● WHAT IS NEEDED
Extract all lines from the data beneath that include the word "DITTO".

═════ SOURCE DATA ═════

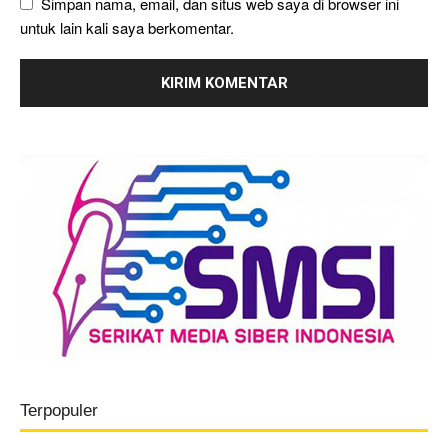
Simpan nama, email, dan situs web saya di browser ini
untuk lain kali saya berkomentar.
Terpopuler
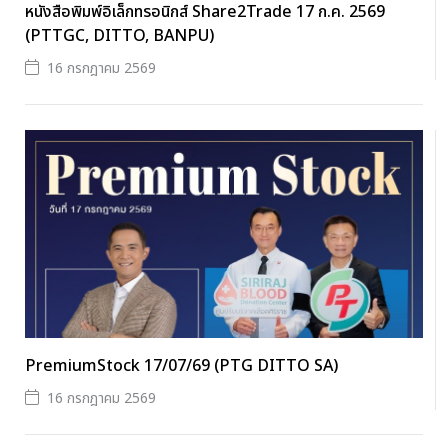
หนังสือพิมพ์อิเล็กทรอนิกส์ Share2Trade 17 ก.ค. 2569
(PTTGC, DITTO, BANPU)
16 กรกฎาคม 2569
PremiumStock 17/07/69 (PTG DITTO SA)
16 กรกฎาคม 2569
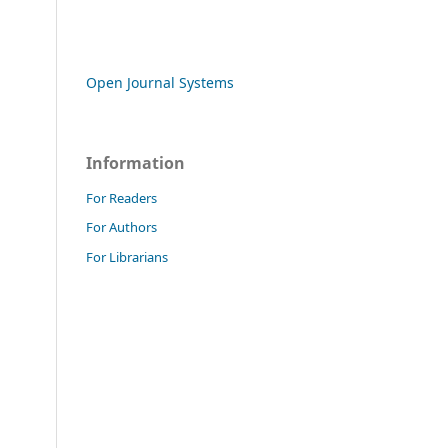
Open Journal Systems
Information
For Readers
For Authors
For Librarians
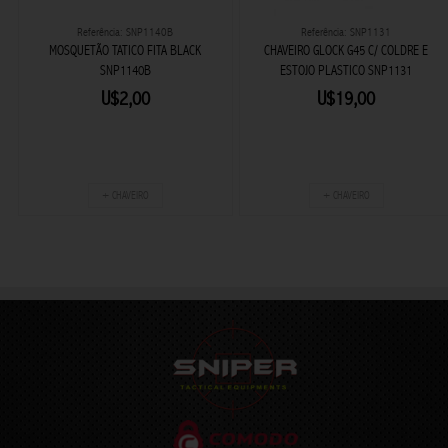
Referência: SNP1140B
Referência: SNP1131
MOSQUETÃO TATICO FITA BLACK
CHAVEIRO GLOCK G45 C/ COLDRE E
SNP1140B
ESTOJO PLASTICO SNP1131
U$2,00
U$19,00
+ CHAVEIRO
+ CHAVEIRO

═════
═════ SOURCE DATA ═════

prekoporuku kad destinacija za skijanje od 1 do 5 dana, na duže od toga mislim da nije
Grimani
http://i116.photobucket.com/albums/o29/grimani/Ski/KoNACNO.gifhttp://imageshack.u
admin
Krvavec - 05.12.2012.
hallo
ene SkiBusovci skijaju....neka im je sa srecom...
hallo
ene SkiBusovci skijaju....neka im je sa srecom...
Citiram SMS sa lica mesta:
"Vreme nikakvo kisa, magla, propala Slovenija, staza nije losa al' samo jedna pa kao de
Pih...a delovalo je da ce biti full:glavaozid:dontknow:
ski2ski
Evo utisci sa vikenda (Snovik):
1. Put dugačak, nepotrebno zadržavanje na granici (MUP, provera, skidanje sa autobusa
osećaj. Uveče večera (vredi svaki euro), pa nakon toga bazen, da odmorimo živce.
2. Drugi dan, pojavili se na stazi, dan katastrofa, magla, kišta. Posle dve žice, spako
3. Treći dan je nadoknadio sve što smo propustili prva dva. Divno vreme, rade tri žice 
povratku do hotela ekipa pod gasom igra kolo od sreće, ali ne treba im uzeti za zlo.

═════
═════ SOURCE DATA ═════

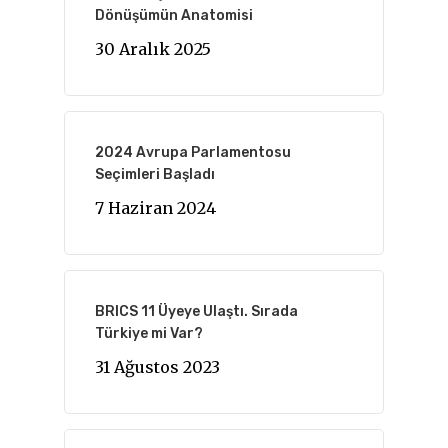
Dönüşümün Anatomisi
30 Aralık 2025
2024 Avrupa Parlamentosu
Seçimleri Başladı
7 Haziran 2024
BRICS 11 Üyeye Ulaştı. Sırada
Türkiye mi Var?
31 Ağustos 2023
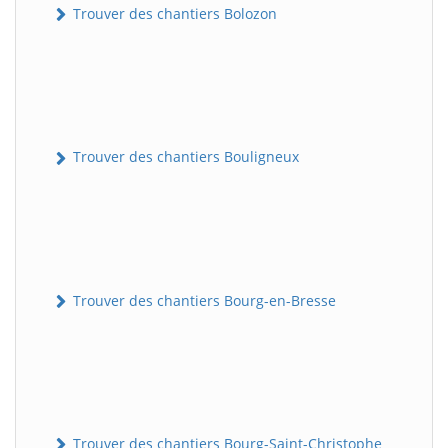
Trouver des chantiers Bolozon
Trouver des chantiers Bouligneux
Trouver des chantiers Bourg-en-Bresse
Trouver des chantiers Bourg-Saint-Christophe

═════

● FINISHED TASK
(PTTGC, DITTO, BANPU)
PremiumStock 17/07/69 (PTG DITTO SA)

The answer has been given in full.